Lacroix, der seit Sommer 2016 bei der AS Saint-Etienne (ASSE) in der Ligue 1 unter Vertrag steht, wird bis im Juni 2018 an den FCB ausgeliehen. Die Basler besitzen aber eine Kaufoption über 3 Millionen Euro, mit der sie den Nati-Spieler (sechs Aufgebote, null Einsätze) definitiv übernehmen könnten.

Dies berichten französische Medien übereinstimmend. Damit bekommen die Basler ihren Wunschspieler unter Wunsch-Modalitäten. Streller betonte immer wieder, dass zur Überbrückung bis im Sommer eine Leihe angestrebt werde. Dass Lacroixs Transfer doch noch zustande kommt, war lange alles andere als absehbar. Die ASSE blockierte anfangs die Verhandlungen.

Gerne zum Schweizer Meister

Erst am Dienstag soll zwischen den beiden Vereinen eine Einigung erzielt worden sein. Die Realisation dieser dürfte vor allem an Neven Subotic liegen. Dieser musste in Dortmund einem gewissem Manuel Akanji Platz machen und entschied sich vor fünf Tagen für einen Wechsel zur AS Saint-Etienne.

Mit Subotics Zuzug wurde ein Lacroix-Abschied immer realistischer- auch wenn der 25-Jährige nach einem harzigen Saisonstart zuletzt wieder öfters zum Einsatz gekommen war. Dennoch signalisierte vor allem der Spieler schon länger, dass er gerne zum Schweizer Meister stossen würde.

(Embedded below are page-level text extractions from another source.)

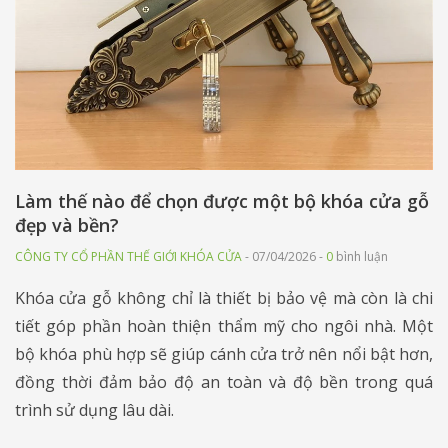
Làm thế nào để chọn được một bộ khóa cửa gỗ
đẹp và bền?
CÔNG TY CỔ PHẦN THẾ GIỚI KHÓA CỬA
- 07/04/2026 -
0
bình luận
Khóa cửa gỗ không chỉ là thiết bị bảo vệ mà còn là chi
tiết góp phần hoàn thiện thẩm mỹ cho ngôi nhà. Một
bộ khóa phù hợp sẽ giúp cánh cửa trở nên nổi bật hơn,
đồng thời đảm bảo độ an toàn và độ bền trong quá
trình sử dụng lâu dài.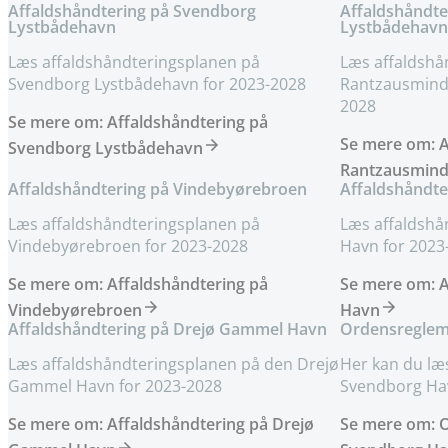
Affaldshåndtering på Svendborg
Affaldshåndt
Lystbådehavn
Lystbådehavn
Læs affaldshåndteringsplanen på
Læs affaldshå
Svendborg Lystbådehavn for 2023-2028
Rantzausminde
2028
Se mere om: Affaldshåndtering på
Se mere om: A
Svendborg Lystbådehavn
Rantzausmind
Affaldshåndtering på Vindebyørebroen
Affaldshåndte
Læs affaldshåndteringsplanen på
Læs affaldshå
Vindebyørebroen for 2023-2028
Havn for 2023
Se mere om: Affaldshåndtering på
Se mere om: A
Vindebyørebroen
Havn
Affaldshåndtering på Drejø Gammel Havn
Ordensreglem
Læs affaldshåndteringsplanen på den Drejø
Her kan du læ
Gammel Havn for 2023-2028
Svendborg Ha
Se mere om: Affaldshåndtering på Drejø
Se mere om: 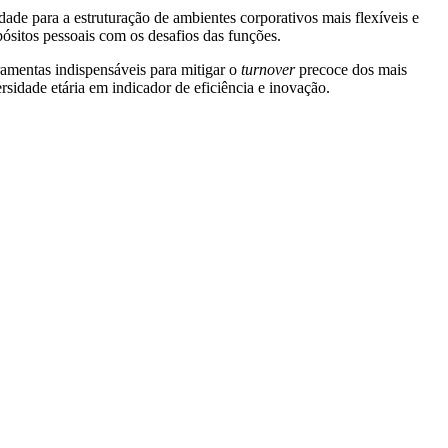
dade para a estruturação de ambientes corporativos mais flexíveis e
opósitos pessoais com os desafios das funções.
ramentas indispensáveis para mitigar o
turnover
precoce dos mais
sidade etária em indicador de eficiência e inovação.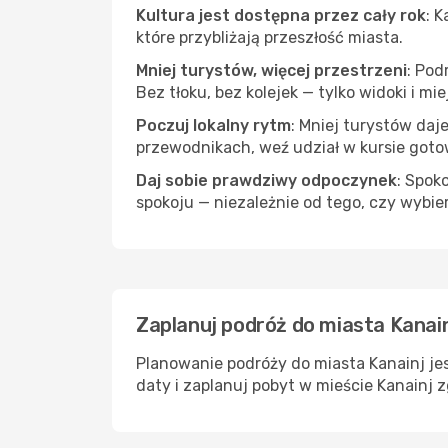
Kultura jest dostępna przez cały rok
: 
które przybliżają przeszłość miasta.
Mniej turystów, więcej przestrzeni
: Pod
Bez tłoku, bez kolejek — tylko widoki i mi
Poczuj lokalny rytm
: Mniej turystów daj
przewodnikach, weź udział w kursie goto
Daj sobie prawdziwy odpoczynek
: Spok
spokoju — niezależnie od tego, czy wybie
Zaplanuj podróż do miasta Kanain
Planowanie podróży do miasta Kanainj jes
daty i zaplanuj pobyt w mieście Kanainj 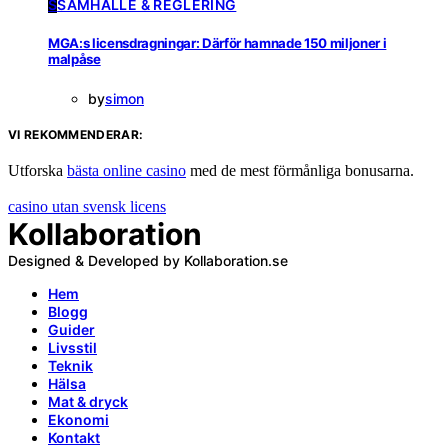
S
SAMHÄLLE & REGLERING
MGA:s licensdragningar: Därför hamnade 150 miljoner i
malpåse
by
simon
VI REKOMMENDERAR:
Utforska
bästa online casino
med de mest förmånliga bonusarna.
casino utan svensk licens
Kollaboration
Designed & Developed by Kollaboration.se
Hem
Blogg
Guider
Livsstil
Teknik
Hälsa
Mat & dryck
Ekonomi
Kontakt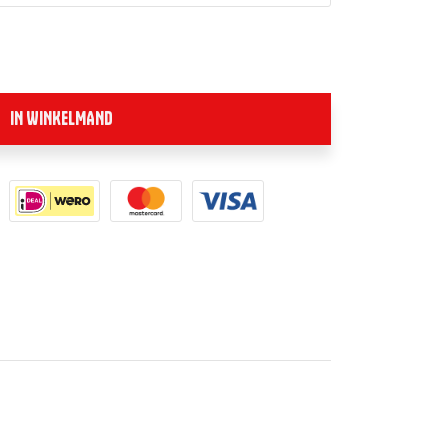
IN WINKELMAND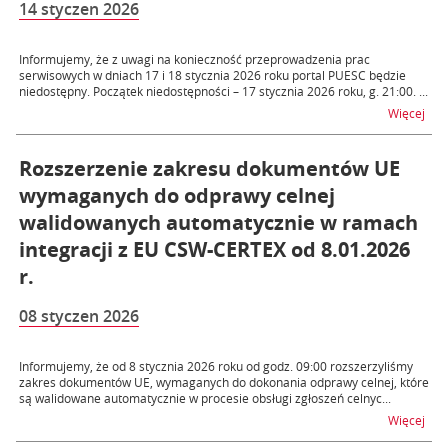
14 styczen 2026
Informujemy, że z uwagi na konieczność przeprowadzenia prac
serwisowych w dniach 17 i 18 stycznia 2026 roku portal PUESC będzie
niedostępny. Początek niedostępności – 17 stycznia 2026 roku, g. 21:00. ...
na t
Więcej
Rozszerzenie zakresu dokumentów UE
wymaganych do odprawy celnej
walidowanych automatycznie w ramach
integracji z EU CSW-CERTEX od 8.01.2026
r.
08 styczen 2026
Informujemy, że od 8 stycznia 2026 roku od godz. 09:00 rozszerzyliśmy
zakres dokumentów UE, wymaganych do dokonania odprawy celnej, które
są walidowane automatycznie w procesie obsługi zgłoszeń celnyc...
na 
Więcej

Schon 2015 Eindruck gemacht

Dort schliesst er die Lücke und gleichzeitig einen Kreis, ersetzt er doch bei den Baslern Akanji, der vor zwei Wochen beim BVB unterschrieben hat. Eindruck dürfte Lacroix bei den Verantwortlichen des FCB und vor allem bei Streller im Cupfinal 2015 hinterlassen haben. Damals noch bei seinem Jugendverein Sion unter Vertrag, nahm er Streller komplett aus dem Spiel.

Der heutige Sportchef sagt selber, dass er wohl nie so ein schlechtes Spiel habe zeigen können. Die Sittener gewannen damals 3:0. Auch, weil an Neo-Basler Lacroix hinten kein Vorbeikommen war.